Much has also been made of the inherent propensities for language

which seem to be specific only to humans, without ever stating exactly what these properties are, much less how they are transmitted. I’d probably estimate that language is more of an invention that an inheritance, but that something is likely inherited that underlies language, probably the logic or causality of it. In Asian languages ‘here’ and ‘now’ are frequently variations of the same word, sound, morpheme, phoneme, whatever, as are ‘then’ and ‘there’, so maybe that sort of equivalence and general space-time coordination is inherent.
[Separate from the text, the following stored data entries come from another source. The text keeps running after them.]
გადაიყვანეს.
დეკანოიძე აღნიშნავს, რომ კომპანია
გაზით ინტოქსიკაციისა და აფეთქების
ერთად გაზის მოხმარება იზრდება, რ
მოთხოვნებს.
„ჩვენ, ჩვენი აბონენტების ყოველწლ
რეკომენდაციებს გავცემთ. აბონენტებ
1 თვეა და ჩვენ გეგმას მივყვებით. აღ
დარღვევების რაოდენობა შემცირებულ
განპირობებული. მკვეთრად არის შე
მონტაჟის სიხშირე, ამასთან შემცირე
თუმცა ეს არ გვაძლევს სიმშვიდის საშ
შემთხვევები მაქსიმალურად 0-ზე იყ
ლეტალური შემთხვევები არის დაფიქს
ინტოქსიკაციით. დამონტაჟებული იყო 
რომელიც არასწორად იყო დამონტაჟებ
Maybe the sentence structure of subject-verb-object is the ‘innate idea’ of language that’s inherited, regardless of how long it’s taken some languages to make that explicit. The central idea of an ‘I’ acting on ‘them’ is easily intuited, but the idea of a ‘they’ acting on ‘them’, rather than a ‘them’ somehow attracting the attentions of another, may be equally inherent, at least in this expansive phase of the Big Bang universe. During the Big Squeeze, if everything we experience happens all over again except in reverse order, then logic may indeed be similarly reversed, and guns may indeed suck the bullets out of bodies, with no apparent violation of causality. Nevertheless, all this may very well be the first thing a child learns in this world, even before speech, but not inherited. Language is an invention. Though perhaps bound to happen, hominids were nevertheless without it for most of their history, as they proceeded to tame fire, use tools, and bury their dead.